Look for "låter" in the material below and show each line that contains it.

++++

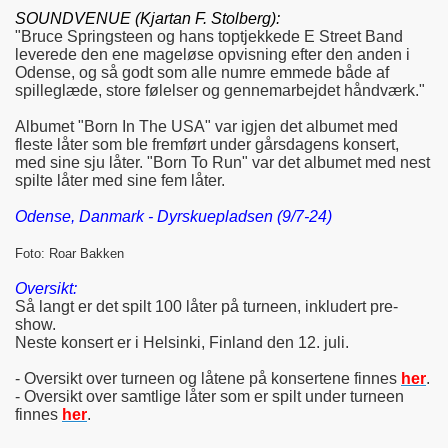
SOUNDVENUE (Kjartan F. Stolberg):
"Bruce Springsteen og hans toptjekkede E Street Band
leverede den ene mageløse opvisning efter den anden i
Odense, og så godt som alle numre emmede både af
spilleglæde, store følelser og gennemarbejdet håndværk."
Albumet "Born In The USA" var igjen det albumet med
fleste låter som ble fremført under gårsdagens konsert,
med sine sju låter. "Born To Run" var det albumet med nest
spilte låter med sine fem låter.
Odense, Danmark - Dyrskuepladsen (9/7-24)
Foto: Roar Bakken
Oversikt:
Så langt er det spilt 100 låter på turneen, inkludert pre-
show.
Neste konsert er i Helsinki, Finland den 12. juli.
- Oversikt over turneen og låtene på konsertene finnes
her
.
- Oversikt over samtlige låter som er spilt under turneen
finnes
her
.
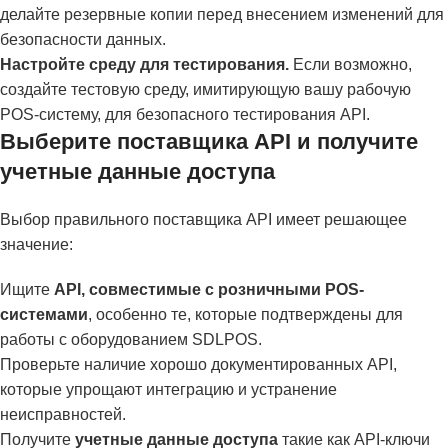
делайте резервные копии перед внесением изменений для
безопасности данных.
Настройте среду для тестирования.
Если возможно,
создайте тестовую среду, имитирующую вашу рабочую
POS-систему, для безопасного тестирования API.
Выберите поставщика API и получите
учетные данные доступа
Выбор правильного поставщика API имеет решающее
значение:
Ищите
API, совместимые с розничными POS-
системами
, особенно те, которые подтверждены для
работы с оборудованием SDLPOS.
Проверьте наличие хорошо документированных API,
которые упрощают интеграцию и устранение
неисправностей.
Получите
учетные данные доступа
такие как API-ключи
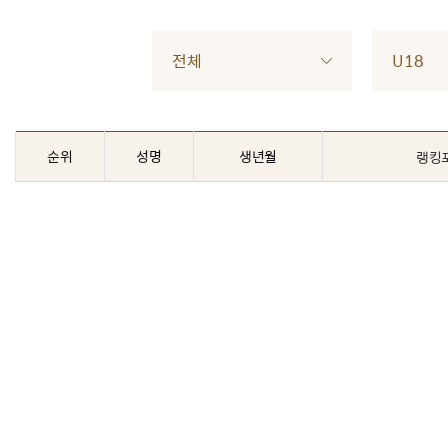
전체
U18
순위
성명
생년월
랭킹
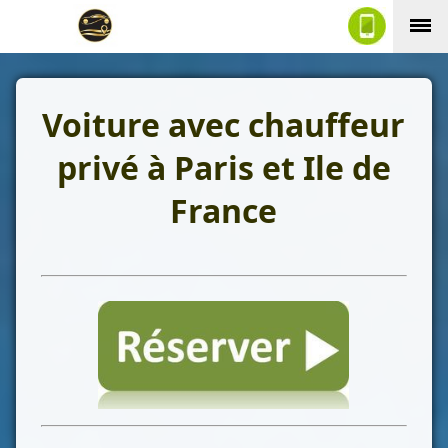
Voiture avec chauffeur
privé à Paris et Ile de
France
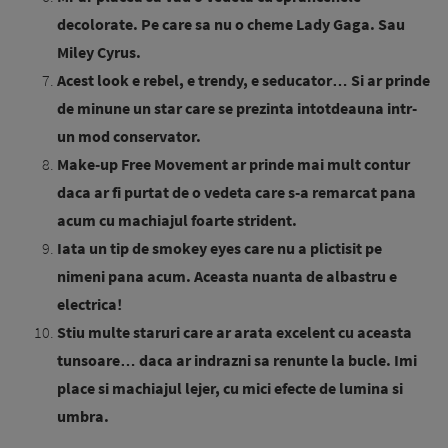
decolorate. Pe care sa nu o cheme Lady Gaga. Sau
Miley Cyrus.
Acest look e rebel, e trendy, e seducator… Si ar prinde
de minune un star care se prezinta intotdeauna intr-
un mod conservator.
Make-up Free Movement ar prinde mai mult contur
daca ar fi purtat de o vedeta care s-a remarcat pana
acum cu machiajul foarte strident.
Iata un tip de smokey eyes care nu a plictisit pe
nimeni pana acum. Aceasta nuanta de albastru e
electrica!
Stiu multe staruri care ar arata excelent cu aceasta
tunsoare… daca ar indrazni sa renunte la bucle. Imi
place si machiajul lejer, cu mici efecte de lumina si
umbra.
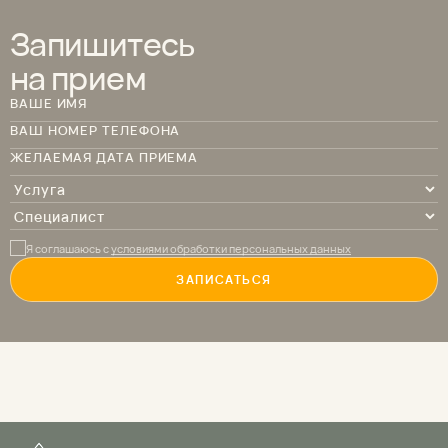
Запишитесь
на прием
ВАШЕ ИМЯ
ВАШ НОМЕР ТЕЛЕФОНА
ЖЕЛАЕМАЯ ДАТА ПРИЕМА
Я соглашаюсь с
условиями обработки персональных данных
ЗАПИСАТЬСЯ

++++

Answer:
fleste låter som ble fremført under gårsdagens konsert,
med sine sju låter. "Born To Run" var det albumet med nest
spilte låter med sine fem låter.
Så langt er det spilt 100 låter på turneen, inkludert pre-
- Oversikt over samtlige låter som er spilt under turneen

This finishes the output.